Count every line below that contains "linda", then state the total with no other output.

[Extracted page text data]
/---

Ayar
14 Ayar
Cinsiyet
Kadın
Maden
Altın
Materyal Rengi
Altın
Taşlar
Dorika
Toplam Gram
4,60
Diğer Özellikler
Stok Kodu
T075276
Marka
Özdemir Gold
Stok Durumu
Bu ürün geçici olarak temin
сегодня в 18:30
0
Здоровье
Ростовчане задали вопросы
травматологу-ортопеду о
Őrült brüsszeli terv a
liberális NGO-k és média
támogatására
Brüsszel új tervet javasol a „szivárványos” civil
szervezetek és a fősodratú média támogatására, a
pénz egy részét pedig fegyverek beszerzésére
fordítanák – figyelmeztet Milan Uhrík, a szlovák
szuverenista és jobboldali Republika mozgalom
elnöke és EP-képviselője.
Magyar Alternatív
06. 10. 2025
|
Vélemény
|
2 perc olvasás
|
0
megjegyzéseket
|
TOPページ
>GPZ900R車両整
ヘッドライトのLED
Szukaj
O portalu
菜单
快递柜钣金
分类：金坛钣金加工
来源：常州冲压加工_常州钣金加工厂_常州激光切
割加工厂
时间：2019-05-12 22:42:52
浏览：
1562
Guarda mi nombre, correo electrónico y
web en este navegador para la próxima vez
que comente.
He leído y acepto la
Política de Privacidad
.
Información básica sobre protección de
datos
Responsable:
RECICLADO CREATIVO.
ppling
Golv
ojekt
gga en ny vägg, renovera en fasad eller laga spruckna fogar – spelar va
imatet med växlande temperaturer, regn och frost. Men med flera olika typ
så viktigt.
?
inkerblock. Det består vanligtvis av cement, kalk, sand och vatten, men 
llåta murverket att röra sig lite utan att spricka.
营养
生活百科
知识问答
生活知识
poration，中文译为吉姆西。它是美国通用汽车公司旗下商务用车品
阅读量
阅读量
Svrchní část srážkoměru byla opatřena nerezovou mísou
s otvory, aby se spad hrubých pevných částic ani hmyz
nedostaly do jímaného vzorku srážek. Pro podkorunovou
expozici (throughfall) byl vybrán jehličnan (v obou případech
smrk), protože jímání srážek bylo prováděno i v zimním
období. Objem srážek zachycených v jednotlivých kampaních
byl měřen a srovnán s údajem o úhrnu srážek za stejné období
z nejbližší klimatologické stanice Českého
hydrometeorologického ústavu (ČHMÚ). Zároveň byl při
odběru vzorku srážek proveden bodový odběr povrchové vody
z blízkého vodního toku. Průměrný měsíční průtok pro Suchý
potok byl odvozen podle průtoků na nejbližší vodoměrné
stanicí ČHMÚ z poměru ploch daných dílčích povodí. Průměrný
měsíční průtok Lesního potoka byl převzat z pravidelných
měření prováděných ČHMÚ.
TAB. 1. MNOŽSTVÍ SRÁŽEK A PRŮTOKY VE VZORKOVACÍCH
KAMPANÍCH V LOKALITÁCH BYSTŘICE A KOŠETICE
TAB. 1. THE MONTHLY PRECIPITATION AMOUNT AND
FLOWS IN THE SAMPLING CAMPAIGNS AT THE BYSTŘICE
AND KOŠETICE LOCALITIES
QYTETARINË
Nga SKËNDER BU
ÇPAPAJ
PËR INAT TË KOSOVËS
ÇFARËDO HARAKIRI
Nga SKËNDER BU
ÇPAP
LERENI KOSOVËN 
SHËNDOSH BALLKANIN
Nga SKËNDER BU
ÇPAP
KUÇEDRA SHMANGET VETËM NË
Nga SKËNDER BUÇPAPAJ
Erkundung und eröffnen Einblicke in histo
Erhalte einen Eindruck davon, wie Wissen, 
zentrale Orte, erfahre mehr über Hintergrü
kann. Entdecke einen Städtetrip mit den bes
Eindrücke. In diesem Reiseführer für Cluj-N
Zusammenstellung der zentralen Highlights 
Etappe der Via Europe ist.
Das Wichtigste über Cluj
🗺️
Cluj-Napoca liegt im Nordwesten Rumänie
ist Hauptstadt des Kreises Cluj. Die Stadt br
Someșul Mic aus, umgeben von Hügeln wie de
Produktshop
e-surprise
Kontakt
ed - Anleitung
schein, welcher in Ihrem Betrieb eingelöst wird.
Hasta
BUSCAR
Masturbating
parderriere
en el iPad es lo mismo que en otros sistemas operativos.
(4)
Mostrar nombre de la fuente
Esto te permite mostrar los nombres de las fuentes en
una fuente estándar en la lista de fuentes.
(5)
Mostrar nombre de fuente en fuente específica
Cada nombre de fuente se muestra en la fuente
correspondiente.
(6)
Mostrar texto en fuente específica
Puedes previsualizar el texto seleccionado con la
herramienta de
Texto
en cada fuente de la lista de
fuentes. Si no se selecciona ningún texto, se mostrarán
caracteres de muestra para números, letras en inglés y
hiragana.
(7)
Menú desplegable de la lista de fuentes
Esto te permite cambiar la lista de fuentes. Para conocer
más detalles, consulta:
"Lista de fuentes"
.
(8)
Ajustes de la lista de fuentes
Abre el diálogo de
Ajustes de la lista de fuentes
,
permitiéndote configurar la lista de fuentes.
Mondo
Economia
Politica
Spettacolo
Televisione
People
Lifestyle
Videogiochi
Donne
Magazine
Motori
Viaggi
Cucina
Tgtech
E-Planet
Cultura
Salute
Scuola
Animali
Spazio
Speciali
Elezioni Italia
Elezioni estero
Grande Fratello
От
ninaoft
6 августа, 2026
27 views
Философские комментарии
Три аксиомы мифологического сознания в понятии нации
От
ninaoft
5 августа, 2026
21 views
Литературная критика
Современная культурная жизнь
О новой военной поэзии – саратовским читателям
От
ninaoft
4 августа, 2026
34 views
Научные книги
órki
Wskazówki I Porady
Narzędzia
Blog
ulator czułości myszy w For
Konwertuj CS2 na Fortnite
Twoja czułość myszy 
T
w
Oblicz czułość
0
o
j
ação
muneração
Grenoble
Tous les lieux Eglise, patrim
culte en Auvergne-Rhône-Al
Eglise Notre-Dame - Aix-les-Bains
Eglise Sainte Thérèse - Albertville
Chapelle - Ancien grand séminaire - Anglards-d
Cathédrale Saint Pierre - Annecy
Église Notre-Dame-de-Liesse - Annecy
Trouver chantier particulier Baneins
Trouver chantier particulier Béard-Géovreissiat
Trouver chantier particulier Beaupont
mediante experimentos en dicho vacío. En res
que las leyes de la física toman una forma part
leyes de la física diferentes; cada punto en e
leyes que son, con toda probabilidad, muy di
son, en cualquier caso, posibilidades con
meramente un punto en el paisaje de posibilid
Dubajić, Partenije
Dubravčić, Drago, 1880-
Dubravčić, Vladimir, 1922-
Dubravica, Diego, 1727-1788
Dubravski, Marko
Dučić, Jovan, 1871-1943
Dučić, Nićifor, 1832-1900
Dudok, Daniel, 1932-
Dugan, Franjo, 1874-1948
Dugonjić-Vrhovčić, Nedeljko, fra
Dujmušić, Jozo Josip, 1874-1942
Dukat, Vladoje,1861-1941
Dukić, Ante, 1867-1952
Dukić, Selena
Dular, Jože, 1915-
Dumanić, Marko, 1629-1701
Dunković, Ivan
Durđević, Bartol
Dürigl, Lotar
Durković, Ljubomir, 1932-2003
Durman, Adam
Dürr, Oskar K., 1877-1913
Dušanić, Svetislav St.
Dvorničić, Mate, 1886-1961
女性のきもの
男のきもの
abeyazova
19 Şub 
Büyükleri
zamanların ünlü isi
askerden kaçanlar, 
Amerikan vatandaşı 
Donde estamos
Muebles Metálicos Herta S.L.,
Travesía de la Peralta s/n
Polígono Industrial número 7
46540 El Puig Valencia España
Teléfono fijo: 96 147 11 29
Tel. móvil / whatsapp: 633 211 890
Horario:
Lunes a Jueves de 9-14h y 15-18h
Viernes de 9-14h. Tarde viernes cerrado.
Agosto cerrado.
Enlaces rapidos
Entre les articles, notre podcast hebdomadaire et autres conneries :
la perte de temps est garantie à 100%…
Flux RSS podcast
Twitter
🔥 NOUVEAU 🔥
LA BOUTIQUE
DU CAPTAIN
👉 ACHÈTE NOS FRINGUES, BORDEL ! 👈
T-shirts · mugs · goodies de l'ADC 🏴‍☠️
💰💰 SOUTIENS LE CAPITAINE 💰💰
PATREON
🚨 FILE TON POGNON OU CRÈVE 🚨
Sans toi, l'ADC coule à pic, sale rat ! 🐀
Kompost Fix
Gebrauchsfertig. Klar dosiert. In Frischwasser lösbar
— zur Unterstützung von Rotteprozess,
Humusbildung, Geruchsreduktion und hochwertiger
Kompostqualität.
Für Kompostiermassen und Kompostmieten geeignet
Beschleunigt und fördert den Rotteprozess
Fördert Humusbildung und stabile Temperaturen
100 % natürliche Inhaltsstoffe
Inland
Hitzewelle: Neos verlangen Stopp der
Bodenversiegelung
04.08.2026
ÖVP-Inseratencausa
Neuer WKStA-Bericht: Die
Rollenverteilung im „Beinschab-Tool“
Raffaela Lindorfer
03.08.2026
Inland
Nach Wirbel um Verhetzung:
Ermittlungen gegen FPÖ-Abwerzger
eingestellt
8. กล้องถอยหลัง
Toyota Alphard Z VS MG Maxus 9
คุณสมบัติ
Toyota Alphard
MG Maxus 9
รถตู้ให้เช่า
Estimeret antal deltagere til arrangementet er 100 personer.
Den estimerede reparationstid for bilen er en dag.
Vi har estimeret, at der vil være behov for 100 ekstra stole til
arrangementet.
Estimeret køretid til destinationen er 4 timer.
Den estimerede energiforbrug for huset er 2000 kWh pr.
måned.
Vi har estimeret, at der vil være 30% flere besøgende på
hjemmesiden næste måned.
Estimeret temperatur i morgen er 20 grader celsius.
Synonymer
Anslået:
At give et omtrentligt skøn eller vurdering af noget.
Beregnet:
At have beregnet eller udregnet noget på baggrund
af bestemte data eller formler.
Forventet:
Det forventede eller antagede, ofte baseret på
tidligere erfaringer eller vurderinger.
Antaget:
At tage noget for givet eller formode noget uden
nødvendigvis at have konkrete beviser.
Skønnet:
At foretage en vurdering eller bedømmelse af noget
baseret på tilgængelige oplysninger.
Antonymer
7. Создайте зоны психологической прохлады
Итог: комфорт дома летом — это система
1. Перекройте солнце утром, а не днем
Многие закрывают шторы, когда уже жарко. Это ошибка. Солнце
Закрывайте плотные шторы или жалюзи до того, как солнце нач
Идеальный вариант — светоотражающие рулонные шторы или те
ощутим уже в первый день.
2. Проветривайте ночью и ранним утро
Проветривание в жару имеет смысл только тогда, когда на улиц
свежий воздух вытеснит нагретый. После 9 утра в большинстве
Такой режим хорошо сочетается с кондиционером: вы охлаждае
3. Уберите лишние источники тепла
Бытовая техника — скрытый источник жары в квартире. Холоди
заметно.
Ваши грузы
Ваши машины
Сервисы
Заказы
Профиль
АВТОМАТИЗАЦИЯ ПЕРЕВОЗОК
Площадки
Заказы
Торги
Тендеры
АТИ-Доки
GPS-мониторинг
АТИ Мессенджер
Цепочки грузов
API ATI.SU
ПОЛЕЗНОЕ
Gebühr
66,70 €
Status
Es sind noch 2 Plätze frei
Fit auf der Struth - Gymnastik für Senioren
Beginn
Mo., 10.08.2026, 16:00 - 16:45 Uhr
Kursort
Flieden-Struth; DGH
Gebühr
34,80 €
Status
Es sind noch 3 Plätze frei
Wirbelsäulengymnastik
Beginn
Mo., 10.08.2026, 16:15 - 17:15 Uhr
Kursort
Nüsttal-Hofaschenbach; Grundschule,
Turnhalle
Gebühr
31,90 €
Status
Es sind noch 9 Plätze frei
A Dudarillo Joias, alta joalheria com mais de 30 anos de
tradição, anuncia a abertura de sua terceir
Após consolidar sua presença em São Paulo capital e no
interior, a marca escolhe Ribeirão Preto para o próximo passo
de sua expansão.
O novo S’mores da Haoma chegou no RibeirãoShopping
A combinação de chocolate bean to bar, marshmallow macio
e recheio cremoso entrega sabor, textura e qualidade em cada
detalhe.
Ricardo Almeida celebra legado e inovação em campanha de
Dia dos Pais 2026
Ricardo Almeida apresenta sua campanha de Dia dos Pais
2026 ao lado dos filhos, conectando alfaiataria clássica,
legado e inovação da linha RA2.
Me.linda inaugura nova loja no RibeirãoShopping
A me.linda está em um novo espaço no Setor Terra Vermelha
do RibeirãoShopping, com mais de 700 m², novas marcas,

\---

*Task response:* 2